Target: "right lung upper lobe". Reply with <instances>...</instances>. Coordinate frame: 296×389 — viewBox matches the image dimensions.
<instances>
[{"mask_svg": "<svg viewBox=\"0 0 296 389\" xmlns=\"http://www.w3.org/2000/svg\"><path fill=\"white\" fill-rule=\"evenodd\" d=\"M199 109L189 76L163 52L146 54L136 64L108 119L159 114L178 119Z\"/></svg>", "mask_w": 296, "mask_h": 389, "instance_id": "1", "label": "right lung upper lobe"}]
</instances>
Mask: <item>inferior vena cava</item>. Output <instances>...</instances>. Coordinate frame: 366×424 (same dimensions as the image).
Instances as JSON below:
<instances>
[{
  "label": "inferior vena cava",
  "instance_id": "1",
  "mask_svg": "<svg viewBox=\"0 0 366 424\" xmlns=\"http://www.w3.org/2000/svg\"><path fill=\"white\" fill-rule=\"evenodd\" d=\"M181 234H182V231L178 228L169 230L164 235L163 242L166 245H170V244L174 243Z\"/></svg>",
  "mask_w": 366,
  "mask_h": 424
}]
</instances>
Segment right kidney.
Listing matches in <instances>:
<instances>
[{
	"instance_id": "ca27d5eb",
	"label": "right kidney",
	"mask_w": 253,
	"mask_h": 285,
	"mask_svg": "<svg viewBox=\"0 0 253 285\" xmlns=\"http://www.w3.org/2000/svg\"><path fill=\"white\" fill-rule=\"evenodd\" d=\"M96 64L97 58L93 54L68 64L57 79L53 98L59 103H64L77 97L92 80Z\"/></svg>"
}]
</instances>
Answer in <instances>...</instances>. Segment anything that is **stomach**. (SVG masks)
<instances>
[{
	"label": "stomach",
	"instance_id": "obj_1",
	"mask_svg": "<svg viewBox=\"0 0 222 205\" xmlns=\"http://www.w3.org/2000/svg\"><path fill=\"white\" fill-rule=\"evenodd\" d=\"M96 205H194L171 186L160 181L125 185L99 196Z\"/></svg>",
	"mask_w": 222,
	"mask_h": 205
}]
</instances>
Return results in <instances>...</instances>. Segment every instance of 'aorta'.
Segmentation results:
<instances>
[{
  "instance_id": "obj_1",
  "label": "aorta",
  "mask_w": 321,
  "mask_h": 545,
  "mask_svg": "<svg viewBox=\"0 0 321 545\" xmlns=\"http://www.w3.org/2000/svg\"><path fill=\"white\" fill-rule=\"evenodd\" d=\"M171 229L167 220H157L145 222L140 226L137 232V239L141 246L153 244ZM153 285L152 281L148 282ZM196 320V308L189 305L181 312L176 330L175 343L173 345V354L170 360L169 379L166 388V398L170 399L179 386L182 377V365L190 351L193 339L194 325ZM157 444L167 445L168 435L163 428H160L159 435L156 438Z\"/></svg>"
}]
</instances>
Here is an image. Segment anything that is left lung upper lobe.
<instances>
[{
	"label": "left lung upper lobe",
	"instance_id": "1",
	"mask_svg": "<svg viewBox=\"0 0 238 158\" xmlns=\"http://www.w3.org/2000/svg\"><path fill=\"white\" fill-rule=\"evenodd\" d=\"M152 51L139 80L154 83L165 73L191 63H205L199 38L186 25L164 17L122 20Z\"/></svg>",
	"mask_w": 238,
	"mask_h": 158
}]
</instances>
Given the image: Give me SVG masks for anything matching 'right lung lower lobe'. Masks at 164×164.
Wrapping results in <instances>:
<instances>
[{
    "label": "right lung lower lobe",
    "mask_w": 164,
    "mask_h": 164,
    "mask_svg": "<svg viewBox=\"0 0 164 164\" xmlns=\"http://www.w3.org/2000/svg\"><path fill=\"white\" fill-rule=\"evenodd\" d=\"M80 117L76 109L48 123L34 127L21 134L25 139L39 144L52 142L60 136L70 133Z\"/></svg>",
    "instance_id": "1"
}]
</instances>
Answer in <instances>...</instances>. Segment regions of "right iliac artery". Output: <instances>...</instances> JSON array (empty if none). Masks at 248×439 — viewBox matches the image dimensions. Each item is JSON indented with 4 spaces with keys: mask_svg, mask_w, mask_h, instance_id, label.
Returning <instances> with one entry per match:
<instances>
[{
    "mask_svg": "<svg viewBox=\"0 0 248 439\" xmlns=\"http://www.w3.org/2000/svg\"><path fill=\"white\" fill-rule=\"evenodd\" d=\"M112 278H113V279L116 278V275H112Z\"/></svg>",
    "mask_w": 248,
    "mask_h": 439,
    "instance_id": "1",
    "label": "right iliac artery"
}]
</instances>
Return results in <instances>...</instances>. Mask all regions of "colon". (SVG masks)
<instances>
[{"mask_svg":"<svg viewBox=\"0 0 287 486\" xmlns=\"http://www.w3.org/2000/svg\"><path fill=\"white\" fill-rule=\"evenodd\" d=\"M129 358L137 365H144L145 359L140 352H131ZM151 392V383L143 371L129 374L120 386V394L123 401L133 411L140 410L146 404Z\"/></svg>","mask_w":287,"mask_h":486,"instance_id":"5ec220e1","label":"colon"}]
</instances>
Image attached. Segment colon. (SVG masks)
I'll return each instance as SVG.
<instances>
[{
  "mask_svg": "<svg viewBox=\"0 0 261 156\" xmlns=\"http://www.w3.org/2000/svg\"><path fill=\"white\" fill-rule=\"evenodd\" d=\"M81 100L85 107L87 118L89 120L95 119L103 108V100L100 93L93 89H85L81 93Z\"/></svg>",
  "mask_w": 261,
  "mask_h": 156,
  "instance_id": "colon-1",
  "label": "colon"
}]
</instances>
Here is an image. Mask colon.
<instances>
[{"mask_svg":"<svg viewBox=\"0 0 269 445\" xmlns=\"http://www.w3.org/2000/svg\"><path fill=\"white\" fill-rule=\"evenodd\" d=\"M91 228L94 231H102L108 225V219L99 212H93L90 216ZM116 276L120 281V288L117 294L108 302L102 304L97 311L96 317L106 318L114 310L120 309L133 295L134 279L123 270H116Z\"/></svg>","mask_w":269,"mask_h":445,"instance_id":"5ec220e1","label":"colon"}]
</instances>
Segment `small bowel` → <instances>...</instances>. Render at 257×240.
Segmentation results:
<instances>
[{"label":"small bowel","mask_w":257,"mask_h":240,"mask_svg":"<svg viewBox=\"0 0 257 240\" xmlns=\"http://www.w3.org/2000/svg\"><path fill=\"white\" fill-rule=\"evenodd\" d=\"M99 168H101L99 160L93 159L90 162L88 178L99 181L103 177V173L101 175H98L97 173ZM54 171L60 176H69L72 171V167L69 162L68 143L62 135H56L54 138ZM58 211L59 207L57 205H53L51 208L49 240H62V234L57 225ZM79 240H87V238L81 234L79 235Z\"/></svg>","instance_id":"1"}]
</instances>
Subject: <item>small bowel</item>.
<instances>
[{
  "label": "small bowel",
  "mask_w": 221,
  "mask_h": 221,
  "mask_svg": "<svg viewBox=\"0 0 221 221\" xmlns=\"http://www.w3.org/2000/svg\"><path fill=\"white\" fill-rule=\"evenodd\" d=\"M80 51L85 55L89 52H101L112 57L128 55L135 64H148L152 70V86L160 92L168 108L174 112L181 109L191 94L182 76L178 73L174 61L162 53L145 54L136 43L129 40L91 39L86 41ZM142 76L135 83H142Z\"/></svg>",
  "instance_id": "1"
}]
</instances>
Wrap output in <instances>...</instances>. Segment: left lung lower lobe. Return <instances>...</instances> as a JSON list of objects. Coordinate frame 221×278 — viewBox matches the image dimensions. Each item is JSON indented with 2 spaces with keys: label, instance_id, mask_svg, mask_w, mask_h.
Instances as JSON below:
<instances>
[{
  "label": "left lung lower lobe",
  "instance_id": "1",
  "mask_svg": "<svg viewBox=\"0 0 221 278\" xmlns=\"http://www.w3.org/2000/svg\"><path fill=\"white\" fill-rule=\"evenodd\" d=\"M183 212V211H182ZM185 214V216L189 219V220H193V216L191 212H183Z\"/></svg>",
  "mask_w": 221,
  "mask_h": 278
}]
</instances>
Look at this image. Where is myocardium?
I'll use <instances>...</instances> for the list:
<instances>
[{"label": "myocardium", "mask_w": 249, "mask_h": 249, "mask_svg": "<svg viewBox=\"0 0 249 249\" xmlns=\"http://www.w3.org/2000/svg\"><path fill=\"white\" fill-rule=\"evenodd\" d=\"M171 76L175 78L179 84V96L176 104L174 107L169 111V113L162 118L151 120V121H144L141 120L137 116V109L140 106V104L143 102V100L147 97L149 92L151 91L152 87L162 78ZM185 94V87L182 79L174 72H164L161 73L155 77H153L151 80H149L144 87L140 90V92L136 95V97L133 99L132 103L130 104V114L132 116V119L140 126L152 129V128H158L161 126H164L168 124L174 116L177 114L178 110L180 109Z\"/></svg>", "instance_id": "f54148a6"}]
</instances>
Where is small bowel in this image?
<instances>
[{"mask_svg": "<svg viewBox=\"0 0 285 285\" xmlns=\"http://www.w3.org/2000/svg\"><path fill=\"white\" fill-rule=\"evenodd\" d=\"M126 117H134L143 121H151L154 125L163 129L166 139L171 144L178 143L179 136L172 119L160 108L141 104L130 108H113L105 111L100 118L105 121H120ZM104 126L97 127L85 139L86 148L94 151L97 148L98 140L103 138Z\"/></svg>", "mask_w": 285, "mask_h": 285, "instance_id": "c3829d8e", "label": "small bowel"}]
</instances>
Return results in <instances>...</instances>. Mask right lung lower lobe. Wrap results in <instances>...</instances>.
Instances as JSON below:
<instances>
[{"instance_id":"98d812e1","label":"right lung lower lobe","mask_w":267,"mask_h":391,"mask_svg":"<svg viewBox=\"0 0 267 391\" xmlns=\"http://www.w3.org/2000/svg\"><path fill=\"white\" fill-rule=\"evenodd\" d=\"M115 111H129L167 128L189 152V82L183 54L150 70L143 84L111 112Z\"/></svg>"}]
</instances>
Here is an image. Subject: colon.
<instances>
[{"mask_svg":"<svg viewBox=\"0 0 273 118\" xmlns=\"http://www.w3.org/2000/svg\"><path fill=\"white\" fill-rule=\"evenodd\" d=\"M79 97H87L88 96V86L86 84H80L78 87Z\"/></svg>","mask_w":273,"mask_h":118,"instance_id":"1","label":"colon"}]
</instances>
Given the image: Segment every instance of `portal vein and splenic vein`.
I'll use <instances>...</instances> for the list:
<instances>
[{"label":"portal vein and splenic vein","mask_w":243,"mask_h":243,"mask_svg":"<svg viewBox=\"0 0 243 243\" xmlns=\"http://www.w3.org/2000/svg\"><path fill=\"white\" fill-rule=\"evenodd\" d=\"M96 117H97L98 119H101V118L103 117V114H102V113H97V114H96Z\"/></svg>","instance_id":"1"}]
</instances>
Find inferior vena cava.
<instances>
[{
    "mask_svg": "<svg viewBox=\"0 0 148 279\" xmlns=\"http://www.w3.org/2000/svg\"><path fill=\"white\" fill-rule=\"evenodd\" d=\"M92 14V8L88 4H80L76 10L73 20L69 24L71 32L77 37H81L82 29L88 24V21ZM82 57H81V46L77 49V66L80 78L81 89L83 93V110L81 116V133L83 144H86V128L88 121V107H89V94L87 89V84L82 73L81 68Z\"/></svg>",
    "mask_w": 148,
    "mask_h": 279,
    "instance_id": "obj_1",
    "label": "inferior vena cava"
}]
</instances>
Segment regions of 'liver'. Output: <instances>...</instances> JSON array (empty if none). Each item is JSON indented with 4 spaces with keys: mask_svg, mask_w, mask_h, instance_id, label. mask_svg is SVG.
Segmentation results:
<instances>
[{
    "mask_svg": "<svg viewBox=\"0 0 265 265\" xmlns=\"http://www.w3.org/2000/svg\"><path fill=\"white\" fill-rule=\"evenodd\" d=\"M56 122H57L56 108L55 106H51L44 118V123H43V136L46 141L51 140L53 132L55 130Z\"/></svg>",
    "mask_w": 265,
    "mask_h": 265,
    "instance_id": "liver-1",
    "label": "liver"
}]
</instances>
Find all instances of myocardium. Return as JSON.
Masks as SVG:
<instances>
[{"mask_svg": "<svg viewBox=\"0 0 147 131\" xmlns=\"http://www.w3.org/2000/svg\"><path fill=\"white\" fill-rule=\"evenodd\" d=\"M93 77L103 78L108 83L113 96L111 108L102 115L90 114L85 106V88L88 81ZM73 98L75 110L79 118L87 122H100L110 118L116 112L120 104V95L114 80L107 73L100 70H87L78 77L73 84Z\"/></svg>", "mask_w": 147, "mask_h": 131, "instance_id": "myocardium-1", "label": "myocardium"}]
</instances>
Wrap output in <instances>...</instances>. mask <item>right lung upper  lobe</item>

Exercise
The required output is every line from the one with "Find all instances" to the final line of the entries, repeated exactly and with nothing else.

Answer for the task
Find all instances of myocardium. Return as JSON.
Masks as SVG:
<instances>
[{"mask_svg": "<svg viewBox=\"0 0 147 131\" xmlns=\"http://www.w3.org/2000/svg\"><path fill=\"white\" fill-rule=\"evenodd\" d=\"M93 77L103 78L108 83L113 96L111 108L102 115L90 114L85 106V88L88 81ZM73 98L75 110L79 118L87 122H100L110 118L116 112L120 104V95L114 80L107 73L100 70H87L78 77L73 84Z\"/></svg>", "mask_w": 147, "mask_h": 131, "instance_id": "myocardium-1", "label": "myocardium"}]
</instances>
Wrap output in <instances>...</instances>. mask <item>right lung upper  lobe</item>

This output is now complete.